Wednesday, April 11, 2012

The Titanic reaches Queenstown, Ireland

In 1912, Ireland was still reeling from the economic depression caused mainly by the potato famine. Many were anxious to begin a new life in the promise that America held for them. At 11:30 the morning of April 11th, the Titanic anchored just off the harbor of Queenstown(today it is called Cobh).

Can you imagine the excitement and the anxiety of those who would board her for their new life in the States? Imagine the families they were leaving behind. Many had already had a departure party--not unlike an Irish wake of sorts. That in and of itself was foreboding.
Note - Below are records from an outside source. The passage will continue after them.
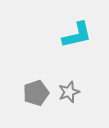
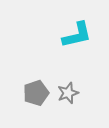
gray star: moved 1 px left, 1 px down
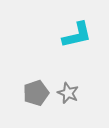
gray star: rotated 30 degrees counterclockwise
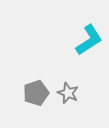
cyan L-shape: moved 12 px right, 5 px down; rotated 20 degrees counterclockwise
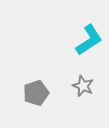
gray star: moved 15 px right, 7 px up
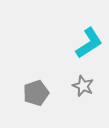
cyan L-shape: moved 3 px down
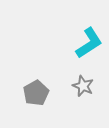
gray pentagon: rotated 10 degrees counterclockwise
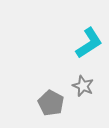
gray pentagon: moved 15 px right, 10 px down; rotated 15 degrees counterclockwise
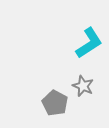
gray pentagon: moved 4 px right
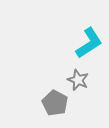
gray star: moved 5 px left, 6 px up
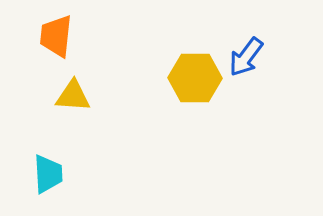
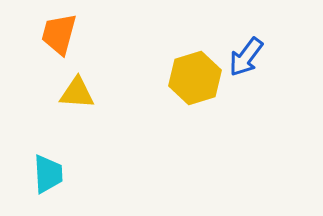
orange trapezoid: moved 3 px right, 2 px up; rotated 9 degrees clockwise
yellow hexagon: rotated 18 degrees counterclockwise
yellow triangle: moved 4 px right, 3 px up
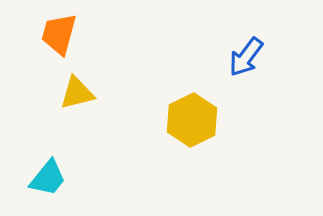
yellow hexagon: moved 3 px left, 42 px down; rotated 9 degrees counterclockwise
yellow triangle: rotated 18 degrees counterclockwise
cyan trapezoid: moved 4 px down; rotated 42 degrees clockwise
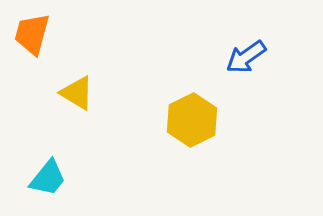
orange trapezoid: moved 27 px left
blue arrow: rotated 18 degrees clockwise
yellow triangle: rotated 45 degrees clockwise
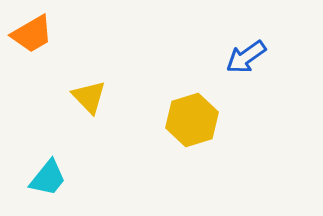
orange trapezoid: rotated 135 degrees counterclockwise
yellow triangle: moved 12 px right, 4 px down; rotated 15 degrees clockwise
yellow hexagon: rotated 9 degrees clockwise
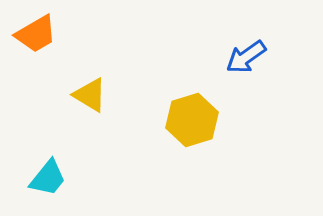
orange trapezoid: moved 4 px right
yellow triangle: moved 1 px right, 2 px up; rotated 15 degrees counterclockwise
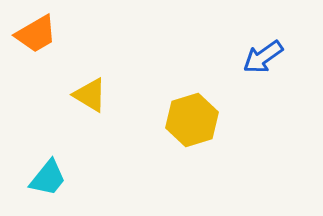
blue arrow: moved 17 px right
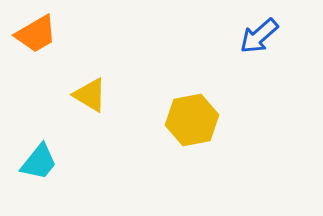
blue arrow: moved 4 px left, 21 px up; rotated 6 degrees counterclockwise
yellow hexagon: rotated 6 degrees clockwise
cyan trapezoid: moved 9 px left, 16 px up
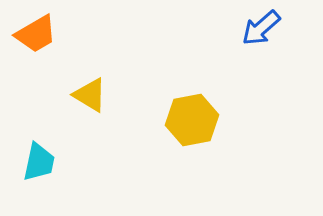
blue arrow: moved 2 px right, 8 px up
cyan trapezoid: rotated 27 degrees counterclockwise
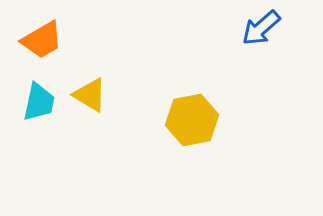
orange trapezoid: moved 6 px right, 6 px down
cyan trapezoid: moved 60 px up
Like Cherbourg, France, Queenstown was too small a harbor for the Titanic to moor at a pier so several tenders were used to take mail, food, and passengers on board. There were several passengers who also disembarked having paid four pounds to travel from Southampton to Queenstown. Among them was Fr. Francis Browne, an avid photographer, who captured the last pictures of the Titanic as she began her transatlantic voyage.

A total of 123 passengers boarded the Titanic at Queenstown by way of the tenders, Ireland and America. There was also one deserter, a crewman named John Coffey, who jumped ship by hiding among the mail bags that were off-loaded.

At 1:30 in the afternoon, all transactions had been completed and whistles were blown to indicate the Titanic was ready to set sail on her crossing to New York City.

We have made that crossing several times aboard Cunard ships which are similar to the style of the Titanic. There are even some "class" distinctions left in that you can book higher levels, Princess and Queen, which have their own dining rooms and special services. Our real glimpse into the class structure of the old ocean liners however came when we crossed aboard the old Queen Elizabeth 2. The ship had been updated but the hallways and elevators were laid out strangely because in the beginning, the classes had been separated and you could not get to an area of the ship that was not in your class.

I'm sure the Titanic movie portrays well the types of activities that took place aboard the famous ship. Those energetic Irish who boarded in Queenstown probably kept steerage entertained.